Brexit and the associated changes to immigration rules also represent an opportunity to refocus efforts to ensure we have enough homegrown digital professionals in the years to come. Increased investment in and commitment to digital technology skills education, both upskilling those already in the workforce and giving young people the ability to thrive in the digital world, would help address the skills gap which is holding the digital technologies industry back.
To seize these opportunities fully, adequate government funding and policy reforms are required to incentivise investments and commitment by both the public and private sectors.
On the regulation front, the recent Europe wide implementation of GDPR is a very positive step but there are serious concerns that once the UK is no longer part of the EU, we risk drifting away from the standards and legislation which have made the single market such an attractive place to do business. This would undermine the UK’s reputation for providing a stable regulatory framework. The UK government must therefore support its aspirations by ensuring that we track and match changes in the European regulatory environment, around data, IP, cybersecurity and digital platforms.
Turning to funding, new measures are required for both business investment and academic research. Within the academic research community there is real concern that we are already losing out on access to European research funding, and equally importantly those business and academic relationships built through collaborative research over decades.

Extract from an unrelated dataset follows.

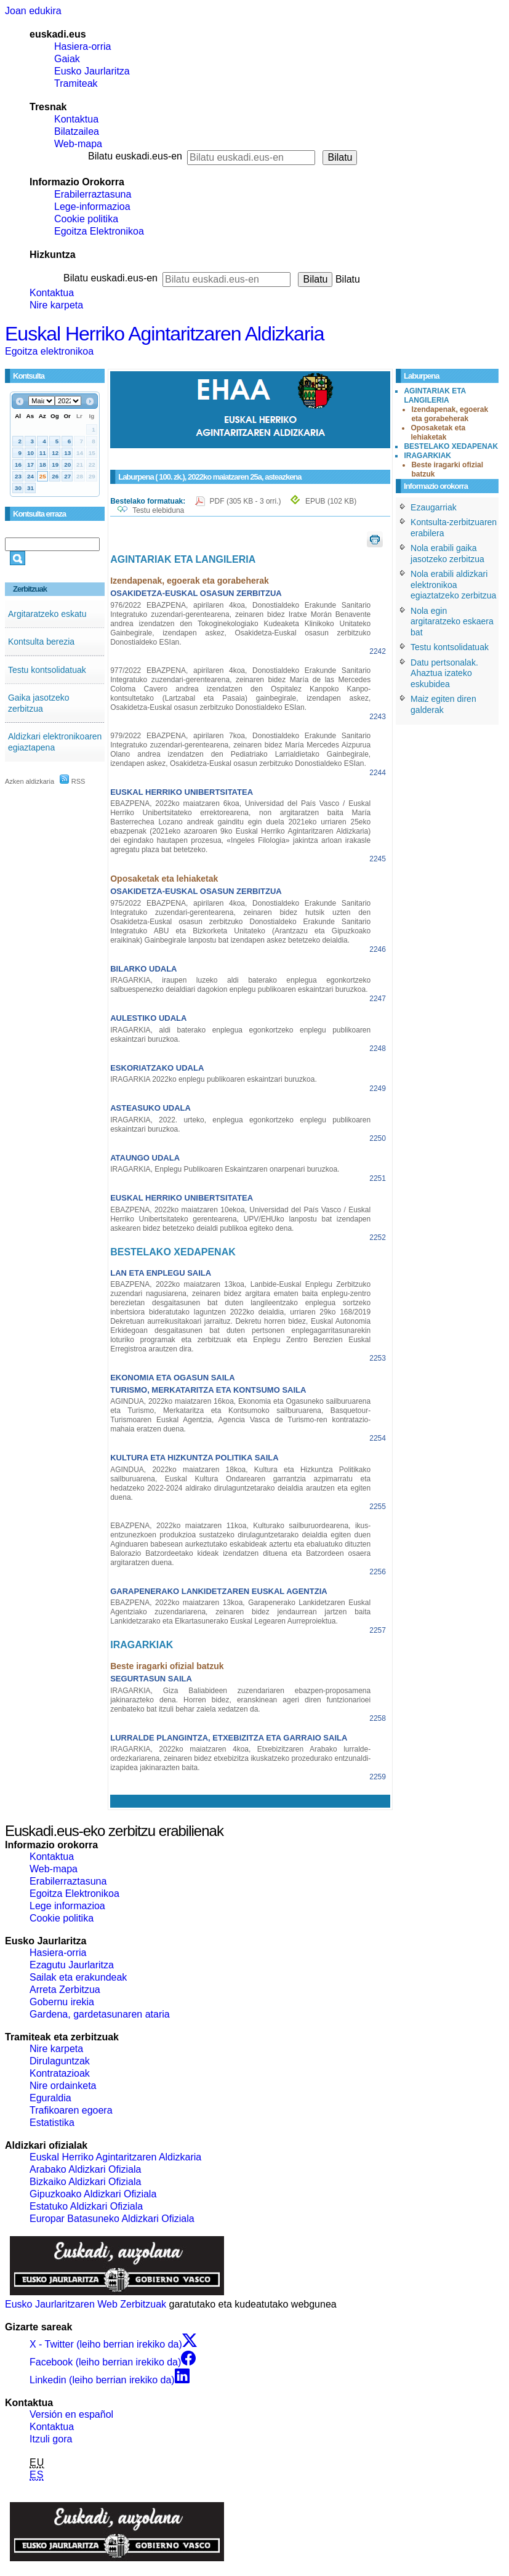  What do you see at coordinates (60, 2061) in the screenshot?
I see `Dirulaguntzak` at bounding box center [60, 2061].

Scotland has been able to attract significant European research funding, so whilst the funding for the new research body UKRI is welcome, this will need to be substantially enhanced once we leave the EU.
The European Union has also been a significant source of start-up funding with Britain receiving more tech investment than any other EU country. This is already being impacted with the European Investment Fund, an EU agency that provides roughly one-third of total funding to local venture funds, reporting this April that financing of UK funds fell from 27% of its total investments in 2016 (c £180m) to 8% in 2017. Therefore, the Chancellor’s proposal for a National Investment Fund last August and the recent announcement of the new £2.5bn British Patient Capital programme aimed at companies with high growth potential are both very welcome.
Finally, the continued uncertainty on future trade and customs arrangements with the EU and other markets is a concern for the digital technologies industry. For hardware and ecommerce businesses, items still need to be shipped and the lack of clarity around customs protocols and documentation provides a major headache for these businesses. Many technology companies are involved in providing services, and don’t yet know the trading conditions which will apply to them in the future. Trade agreements tend to exclude services but, in our view, it is crucial that a future free trade agreement between Britain and the EU specifically covers these.
Ensuring that all these issues are dealt with during the negotiations with the EU should help to provide the level playing field the technology industry needs to continue to grow and add value to the Scottish economy.